The wine-merchant's head dropped on his breast. "I was that child!" he said to himself, trying helplessly to fix the idea in his mind. "I was that child!"

"Not very long after you had been received into the Institution, sir," pursued Mrs. Goldstraw, "I left my situation there, to be married. If you will remember that, and if you can give your mind to it, you will see for yourself how the mistake happened. Between eleven and twelve years passed before the lady, whom you have believed to be your mother, returned to the Foundling, to find her son, and to remove him to her own home. The lady only knew that her infant had been called 'Walter Wilding.' The matron who took pity on her, could but point out the only 'Walter Wilding' known in the Institution. I, who might have set the matter right, was far away from the Foundling and all that belonged to it. There was nothing--there was really nothing that could prevent this terrible mistake from taking place. I feel for you--I do indeed, sir! You must think--and with reason--that it was in an evil hour that I came here (innocently enough, I'm sure), to apply for your housekeeper's place. I feel as if I was to blame--I feel as if I ought to have had more self-command. If I had only been able to keep my face from showing you what that portrait and what your own words put into my mind, you need never, to your dying day, have known what you know now."

Mr. Wilding looked up suddenly. The inbred honesty of the man rose in protest against the housekeeper's last words. His mind seemed to steady itself, for the moment, under the shock that had fallen on it.

"Do you mean to say that you would have concealed this from me if you could?" he exclaimed.

"I hope I should always tell the truth, sir, if I was asked," said Mrs. Goldstraw. "And I know it is better for me that I should not have a secret of this sort weighing on my mind. But is it better for you? What use can it serve now--?"

"What use? Why, good Lord! if your story is true--"

"Should I have told it, sir, as I am now situated, if it had not been true?"

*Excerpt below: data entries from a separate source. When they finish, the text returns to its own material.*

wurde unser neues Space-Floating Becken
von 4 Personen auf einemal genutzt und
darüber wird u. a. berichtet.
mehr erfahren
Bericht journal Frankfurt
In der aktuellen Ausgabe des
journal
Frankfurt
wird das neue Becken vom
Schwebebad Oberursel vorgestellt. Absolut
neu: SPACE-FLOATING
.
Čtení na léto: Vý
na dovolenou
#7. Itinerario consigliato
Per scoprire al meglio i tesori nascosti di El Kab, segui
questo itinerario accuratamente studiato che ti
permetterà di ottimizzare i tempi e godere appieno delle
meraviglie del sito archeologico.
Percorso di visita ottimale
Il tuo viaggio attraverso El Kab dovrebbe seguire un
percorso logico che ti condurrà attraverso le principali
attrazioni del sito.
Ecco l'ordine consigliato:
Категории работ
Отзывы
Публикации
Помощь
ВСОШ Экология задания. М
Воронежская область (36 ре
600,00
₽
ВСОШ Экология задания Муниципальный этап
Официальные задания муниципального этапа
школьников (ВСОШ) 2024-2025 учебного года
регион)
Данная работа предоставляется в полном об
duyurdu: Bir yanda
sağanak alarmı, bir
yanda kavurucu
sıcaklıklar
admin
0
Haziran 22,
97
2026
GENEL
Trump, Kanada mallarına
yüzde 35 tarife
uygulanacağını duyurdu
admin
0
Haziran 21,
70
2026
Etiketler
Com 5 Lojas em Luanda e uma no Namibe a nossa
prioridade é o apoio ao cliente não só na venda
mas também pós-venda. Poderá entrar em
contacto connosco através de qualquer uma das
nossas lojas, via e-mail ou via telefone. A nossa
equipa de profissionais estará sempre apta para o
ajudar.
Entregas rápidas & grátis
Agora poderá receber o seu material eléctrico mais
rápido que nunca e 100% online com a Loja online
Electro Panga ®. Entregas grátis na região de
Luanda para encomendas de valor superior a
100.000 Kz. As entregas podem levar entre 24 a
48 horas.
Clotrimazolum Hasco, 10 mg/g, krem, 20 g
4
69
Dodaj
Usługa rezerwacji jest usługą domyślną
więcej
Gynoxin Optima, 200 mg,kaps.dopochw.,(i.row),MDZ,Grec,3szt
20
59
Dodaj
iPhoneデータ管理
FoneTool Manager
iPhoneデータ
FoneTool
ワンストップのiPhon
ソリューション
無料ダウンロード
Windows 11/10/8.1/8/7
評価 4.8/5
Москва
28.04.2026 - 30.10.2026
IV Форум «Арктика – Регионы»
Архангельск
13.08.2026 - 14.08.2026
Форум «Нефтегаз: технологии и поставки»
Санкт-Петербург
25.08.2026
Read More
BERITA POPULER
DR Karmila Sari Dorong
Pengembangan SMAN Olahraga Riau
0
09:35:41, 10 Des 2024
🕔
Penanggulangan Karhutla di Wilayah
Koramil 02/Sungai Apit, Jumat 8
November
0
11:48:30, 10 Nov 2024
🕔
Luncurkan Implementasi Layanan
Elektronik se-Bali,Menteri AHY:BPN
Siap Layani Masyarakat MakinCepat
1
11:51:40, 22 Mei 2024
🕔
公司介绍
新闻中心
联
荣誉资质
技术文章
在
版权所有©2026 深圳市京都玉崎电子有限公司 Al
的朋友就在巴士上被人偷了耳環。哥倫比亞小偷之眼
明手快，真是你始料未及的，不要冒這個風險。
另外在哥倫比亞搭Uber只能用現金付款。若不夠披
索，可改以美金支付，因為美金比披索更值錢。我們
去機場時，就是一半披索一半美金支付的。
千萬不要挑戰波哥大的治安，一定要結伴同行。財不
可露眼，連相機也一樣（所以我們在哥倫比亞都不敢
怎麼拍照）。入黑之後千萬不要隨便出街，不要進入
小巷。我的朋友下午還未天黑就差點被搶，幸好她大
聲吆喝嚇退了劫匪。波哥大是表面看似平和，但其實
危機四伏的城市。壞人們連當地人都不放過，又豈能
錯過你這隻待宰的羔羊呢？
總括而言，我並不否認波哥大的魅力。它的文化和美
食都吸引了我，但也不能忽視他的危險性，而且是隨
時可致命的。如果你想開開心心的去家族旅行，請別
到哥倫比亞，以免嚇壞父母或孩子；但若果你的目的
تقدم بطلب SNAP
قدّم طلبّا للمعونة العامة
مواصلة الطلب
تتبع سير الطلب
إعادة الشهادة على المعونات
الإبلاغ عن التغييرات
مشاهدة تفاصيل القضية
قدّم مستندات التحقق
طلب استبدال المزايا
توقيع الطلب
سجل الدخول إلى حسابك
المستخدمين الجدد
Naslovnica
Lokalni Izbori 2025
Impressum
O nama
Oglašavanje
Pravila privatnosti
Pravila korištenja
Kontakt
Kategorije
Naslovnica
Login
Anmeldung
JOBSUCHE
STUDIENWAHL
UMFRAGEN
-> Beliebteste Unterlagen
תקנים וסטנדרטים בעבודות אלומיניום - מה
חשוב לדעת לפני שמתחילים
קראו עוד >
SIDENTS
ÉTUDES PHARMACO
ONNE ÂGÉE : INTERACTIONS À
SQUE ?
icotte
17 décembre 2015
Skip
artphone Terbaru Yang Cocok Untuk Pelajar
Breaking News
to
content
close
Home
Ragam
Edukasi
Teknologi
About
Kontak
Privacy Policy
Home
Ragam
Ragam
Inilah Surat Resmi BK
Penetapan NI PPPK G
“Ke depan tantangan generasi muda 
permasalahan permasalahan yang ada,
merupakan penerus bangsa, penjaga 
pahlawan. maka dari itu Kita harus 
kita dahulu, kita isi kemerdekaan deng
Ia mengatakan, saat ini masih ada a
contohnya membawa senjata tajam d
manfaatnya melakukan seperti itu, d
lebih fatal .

"I beg your pardon," said the wine-merchant. "You must make allowance for me. This dreadful discovery is something I can't realise even yet. We loved each other so dearly--I felt so fondly that I was her son. She died, Mrs. Goldstraw, in my arms--she died blessing me as only a mother could have blessed me. And now, after all these years, to be told she was not my mother! O me, O me! I don't know what I am saying!" he cried, as the impulse of self-control under which he had spoken a moment since, flickered, and died out. "It was not this dreadful grief--it was something else that I had it in my mind to speak of. Yes, yes. You surprised me--you wounded me just now. You talked as if you would have hidden this from me, if you could. Don't talk in that way again. It would have been a crime to have hidden it. You mean well, I know. I don't want to distress you--you are a kind-hearted woman. But you don't remember what my position is. She left me all that I possess, in the firm persuasion that I was her son. I am not her son. I have taken the place, I have innocently got the inheritance of another man. He must be found! How do I know he is not at this moment in misery, without bread to eat? He must be found! My only hope of bearing up against the shock that has fallen on me, is the hope of doing something which she would have approved. You must know more, Mrs. Goldstraw, than you have told me yet. Who was the stranger who adopted the child? You must have heard the lady's name?"